### ABOUT THIS TASK
In the records below, begin at the line containing "Chemical Laboratory" and end at the line containing "Alat Kesehatan"; quote every line in that span exactly, including both boundary lines, and no others.

Stored data entries
-----
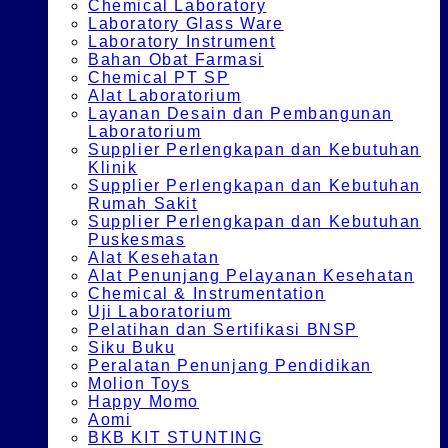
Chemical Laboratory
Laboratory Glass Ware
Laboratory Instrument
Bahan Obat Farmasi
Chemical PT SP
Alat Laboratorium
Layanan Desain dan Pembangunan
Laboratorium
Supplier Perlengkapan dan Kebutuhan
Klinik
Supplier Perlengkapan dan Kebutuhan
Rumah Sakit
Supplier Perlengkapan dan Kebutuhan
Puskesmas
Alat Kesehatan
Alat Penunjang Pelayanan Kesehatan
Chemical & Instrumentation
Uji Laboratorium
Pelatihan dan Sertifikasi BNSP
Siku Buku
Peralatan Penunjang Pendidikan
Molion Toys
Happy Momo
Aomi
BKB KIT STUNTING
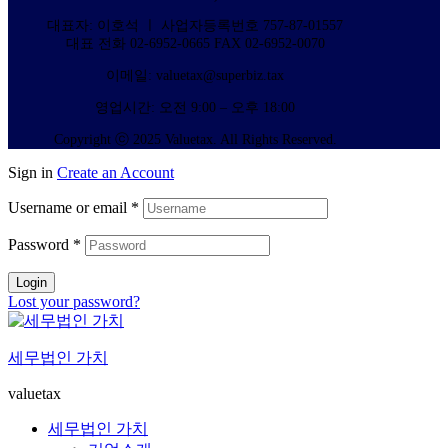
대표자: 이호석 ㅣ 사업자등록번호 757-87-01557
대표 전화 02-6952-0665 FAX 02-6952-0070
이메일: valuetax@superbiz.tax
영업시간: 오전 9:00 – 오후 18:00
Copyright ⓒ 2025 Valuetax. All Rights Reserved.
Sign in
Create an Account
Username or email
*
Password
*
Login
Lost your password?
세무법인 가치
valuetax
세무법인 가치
-----
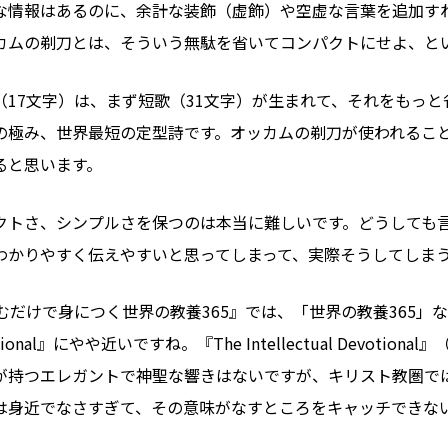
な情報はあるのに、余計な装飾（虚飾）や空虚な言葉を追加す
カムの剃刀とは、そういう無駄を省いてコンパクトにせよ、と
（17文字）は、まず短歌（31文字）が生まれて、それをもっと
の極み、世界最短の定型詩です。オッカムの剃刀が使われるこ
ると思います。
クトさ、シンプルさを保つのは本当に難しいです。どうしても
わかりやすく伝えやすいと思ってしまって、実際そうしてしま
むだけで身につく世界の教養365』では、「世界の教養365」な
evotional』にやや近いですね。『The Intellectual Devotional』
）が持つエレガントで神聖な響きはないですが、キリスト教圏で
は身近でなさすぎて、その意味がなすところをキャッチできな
-----
### TASK SOLUTION
Chemical Laboratory
Laboratory Glass Ware
Laboratory Instrument
Bahan Obat Farmasi
Chemical PT SP
Alat Laboratorium
Layanan Desain dan Pembangunan
Laboratorium
Supplier Perlengkapan dan Kebutuhan
Klinik
Supplier Perlengkapan dan Kebutuhan
Rumah Sakit
Supplier Perlengkapan dan Kebutuhan
Puskesmas
Alat Kesehatan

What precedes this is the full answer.